The National Quality Forum has published a guide to help providers and payers determine how to measure who is responsible for patient quality and outcomes in value-based purchasing.

This accountability, known as attribution, is an important part of value-based care and can affect the reputation and the reimbursement of providers who participate in a value-based program. However, there is no single attribution model that works for every patient care episode; the choice should be based on the context in which a model is used and supported by the evidence.

There are about 160 different attribution models, and picking the right one is key, according to Helen Burstin, M.D., MPH, NQF’s chief scientific officer. “There is no gold standard for attribution models, so it’s important to talk about which approach is agreed upon,” she says.

The guide and accompanying report on attribution, the first of its kind according to the NQF, recommend that payers and providers ask key questions about the attribution model being considered for a program:

  1. What is the context and goal of the accountability program?
  2. How do the measures relate to the context in which they’re being used?
  3. Which units would be affected by the attribution model?
  4. How is the attribution performed?

"It’s a discussion guide,” she says. “Are the measures reliable, is the sample size adequate, can providers control the outcome?” Burstin asks.

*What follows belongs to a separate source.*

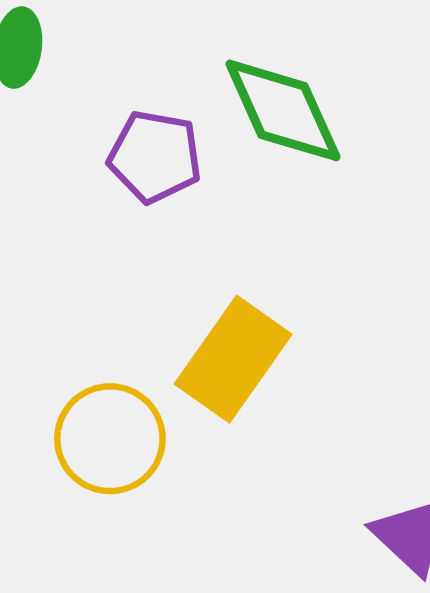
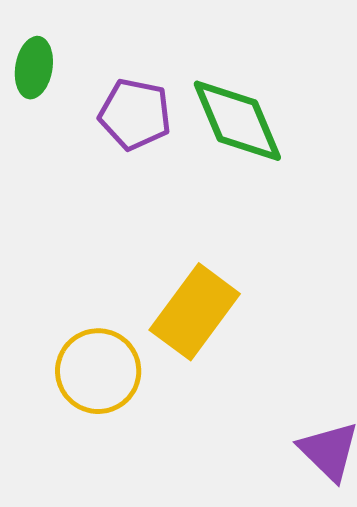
purple pentagon: (155, 157) -> (135, 114), moved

For instance, the guide might prove useful in managing the several payment initiatives that hold hospitals accountable for the cost of post-discharge care. There are different ways to do so and different ways to measure success. “That’s a classic attribution question,” says Burstin.

The guide also makes recommendations to improve standardization, transparency and accuracy among attribution models, according to the NQF, including:

  • The attribution guide should be used to evaluate the factors to consider in the choice of an attribution model.
  • Attribution models should be tested and subject to multistakeholder review.
  • The models should attribute results to the entities that can influence care and outcomes.
  • Attribution models used in mandatory public reporting or payment programs should meet minimum criteria.

The initiative was funded by the Department of Health & Human Services; NQF also will use the guide for measuring, Burstin says. “It has wide-ranging implications.”

Burstin hopes that stakeholders will use the guide as well as provide feedback to NQF. “The center of all of this is the patients and someone taking responsibility for their care,” she says.